Return a copy of each line in the listing that includes the word "پتروشیمی".
*** Opening RECORDED DATA ***
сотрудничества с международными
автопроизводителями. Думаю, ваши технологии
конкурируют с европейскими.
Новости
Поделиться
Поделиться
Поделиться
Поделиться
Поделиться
*** Closing RECORDED DATA ***
*** Opening RECORDED DATA ***
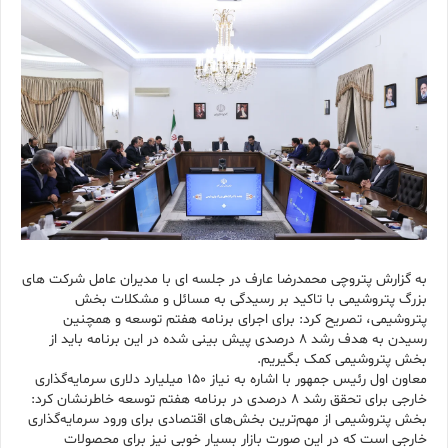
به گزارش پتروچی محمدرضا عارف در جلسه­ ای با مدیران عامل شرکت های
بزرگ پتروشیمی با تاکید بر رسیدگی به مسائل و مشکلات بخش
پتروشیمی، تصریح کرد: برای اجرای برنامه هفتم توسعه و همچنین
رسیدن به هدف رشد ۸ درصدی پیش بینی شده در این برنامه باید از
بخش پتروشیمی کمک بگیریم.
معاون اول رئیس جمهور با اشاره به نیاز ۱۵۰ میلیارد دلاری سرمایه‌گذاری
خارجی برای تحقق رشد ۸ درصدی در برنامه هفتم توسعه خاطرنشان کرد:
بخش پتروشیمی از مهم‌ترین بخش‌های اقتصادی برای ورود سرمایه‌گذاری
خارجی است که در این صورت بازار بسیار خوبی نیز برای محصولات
*** Closing RECORDED DATA ***
*** Opening RECORDED DATA ***
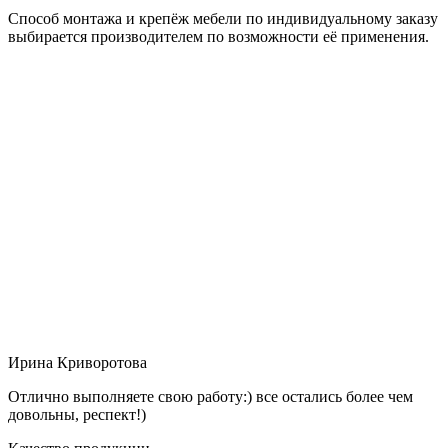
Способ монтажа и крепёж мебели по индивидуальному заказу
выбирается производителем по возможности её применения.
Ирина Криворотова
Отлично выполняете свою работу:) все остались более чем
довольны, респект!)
*** Closing RECORDED DATA ***
**OUTPUT OF THE EXERCISE:**
بزرگ پتروشیمی با تاکید بر رسیدگی به مسائل و مشکلات بخش
پتروشیمی، تصریح کرد: برای اجرای برنامه هفتم توسعه و همچنین
بخش پتروشیمی کمک بگیریم.
بخش پتروشیمی از مهم‌ترین بخش‌های اقتصادی برای ورود سرمایه‌گذاری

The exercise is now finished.